3. Lifting intensity in attack means more then running hard. The days are gone when simply charging one off the ruck is going to have much impact. If a team is moving up aggressively and executes the tackle you are just a target, and you will be behind the advantage line.
The Wallabies have a habit of when they need to lift they constantly give it to one of their big forwards to pump up and do a mighty one off charge. This is very admirable and courageous, but winning rugby needs both brains and heart. This tactic, like most attack, will have little impact if done from slow ball. Maybe they are trying to realign the play or suck in defenders, but to get quick ball with your backline on the front foot from the ensuing ruck you need to be going reasonably well forward at the end of the tackle, and to do this you can’t just run straight at the group of forwards.

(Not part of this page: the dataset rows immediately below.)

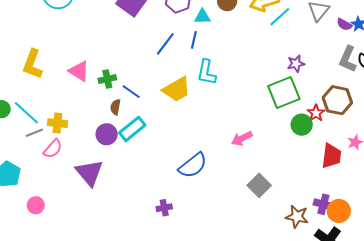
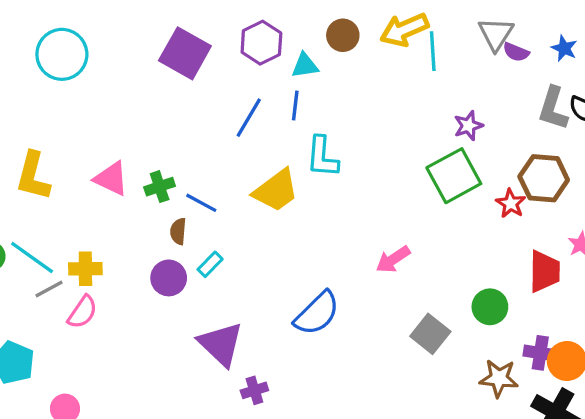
cyan line: (280, 17) -> (433, 51), turned -45
purple semicircle: (344, 25) -> (516, 52), moved
green circle: (302, 125) -> (490, 307), moved
cyan rectangle: (132, 129) -> (210, 264), size x0.6
purple triangle: (89, 173) -> (221, 344), moved
purple cross: (164, 208) -> (254, 390), moved

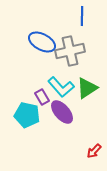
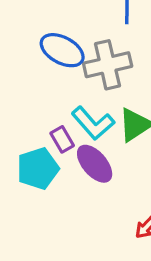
cyan pentagon: (27, 115) -> (38, 169), turned -30

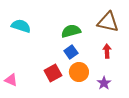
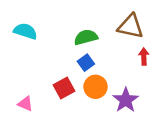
red arrow: (107, 51) -> (144, 57), moved
pink triangle: (11, 80) -> (25, 104), moved
purple star: (104, 83) -> (126, 100), size x1.5

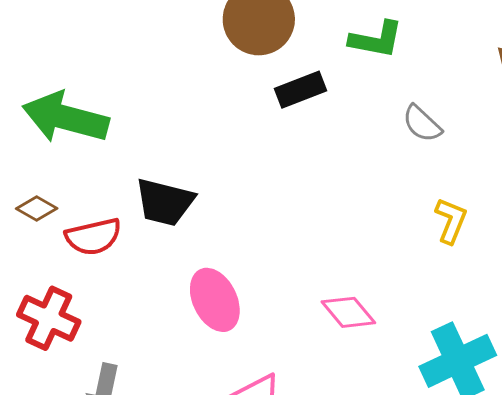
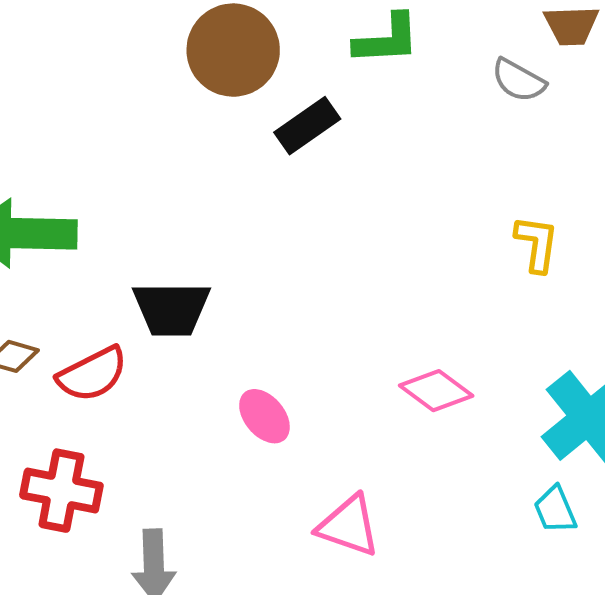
gray semicircle: (422, 124) -> (519, 80), moved
pink ellipse: (215, 300) -> (264, 416), size x0.7

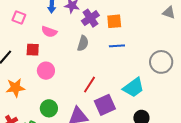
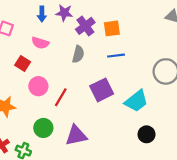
red square: (33, 50) -> (23, 64), turned 32
red line: (89, 85) -> (61, 97), moved
purple square: (105, 105) -> (102, 90), moved

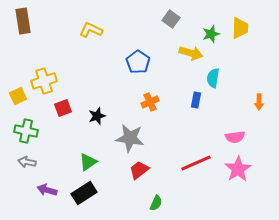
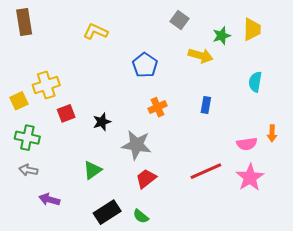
cyan semicircle: (213, 78) -> (255, 82), moved
orange arrow: (259, 102) -> (272, 133), moved
black rectangle: (84, 193) -> (107, 212), moved
green semicircle: (156, 203) -> (141, 216), moved, turned 105

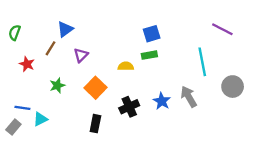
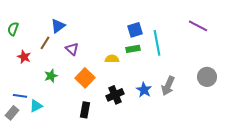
purple triangle: (81, 55) -> (72, 49), turned -32
cyan line: (202, 62) -> (157, 43), moved
gray arrow: (189, 97) -> (168, 86), turned -126

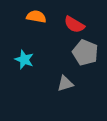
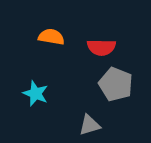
red semicircle: (74, 25) -> (101, 47), turned -30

Some level of deception is required from slow ball. I would suggest pass two wide and have a second rower running straight at the outside backs, ideally with some support. At the least it would drag some forwards away from the ruck. If not that then at least try to put some kind of a play on, and then execute it perfectly (yes perfectly, every time) and see if it works out.
When you do get it, run bloody hard with eyes open and the ball in two hands.
It’s hard to be over critical of the Wallabies.
The fact that two of our three tries had fair elements of luck to them makes you shudder to think what a fair scoreline would have been. We can’t be counting on charge downs and bounce passes to provide us with game winning amounts of points going forward (thank you Julia).
The Wallabies need to realise that they are getting paid big time money and they therefore need to start putting in big time performances. Being very good just isn’t good enough at this level.
They are the elite of Australian rugby talent and the time is long overdue when they get their heads in check and start thinking like the elite professional sportsmen they claim to be.
The bar of acceptability needs to be set much higher for pretty much everyone involved. This does not mean going into your shell though. High-risk tactics still need to be employed to break down international defences, but at this level even these high risk plays should be executed without error.
That’s what being elite is all about.